In the director’s note, Williams mentions she “wanted to create a space in which an audience could reflect upon the intricacies and hypocrisies of public figures’ identities without the distraction of identifiable parties”. This was certainly achieved. Through cleverly timed beeps – thanks to Theo Nellis’ sound design – when characters names or places would be mentioned, a playful sense of anonymity is created. The audience is even left to imagine prominent politicians and journalists who might be inspiration for the plot, and there’s a sense of mystery that intrigues us from the start. It was refreshing to see sound used in a new way.
Williams’ play is highly compelling, with comic characters and smooth dialogue that was a pleasure to watch from start to finish. The writing captured well the playful dialogues between high-profile individuals and quirky personalities. The performance from Rosaleen Tite-Ahern as the Journalist was particularly impressive, with good projection and comedic timing, as well as capturing well the sultry affair with the Opposition, played by Eleanor Sumner. A highly commendable performance comes from Raphael Kris, who commands the stage in playing misogynistic, classically dismissive and egotistical Frontbencher, who replies “keep the change” in a delightfully arrogant way and openly belittles and harasses the character of Kate. The lines were mostly delivered well, but perhaps a slower and clearer delivery could have been given by Krishna Kumar, playing the Businessman. Williams and Ahmed’s direction allowed for a good pace to be kept throughout.

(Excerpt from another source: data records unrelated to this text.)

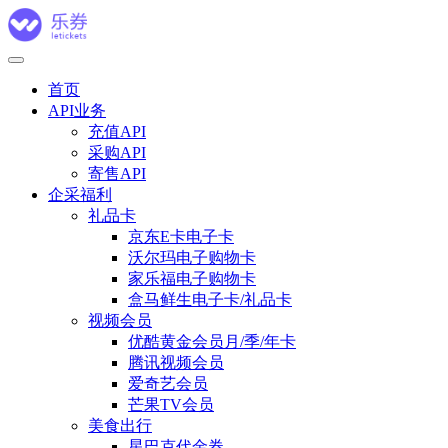
首页
API业务
充值API
采购API
寄售API
企采福利
礼品卡
京东E卡电子卡
沃尔玛电子购物卡
家乐福电子购物卡
盒马鲜生电子卡/礼品卡
视频会员
优酷黄金会员月/季/年卡
腾讯视频会员
爱奇艺会员
芒果TV会员
美食出行
星巴克代金券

The set design was fairly minimalistic but effective, with all the elements of the lobby on-stage and Rory Collins’ lighting used well to switch fluidly between scenes. Additionally, sound design allowed for a reminder of the atmosphere of political professionalism, circling this world of scandal and affairs, with a voiceover playing in between scenes.
‘Lobby’ truly sets the standard high for student writing. All aspects of the production team came together well to produce a piece of compelling and thought-provoking theatre that left the audience feeling shocked; a must-see for political-drama or scandal-lovers.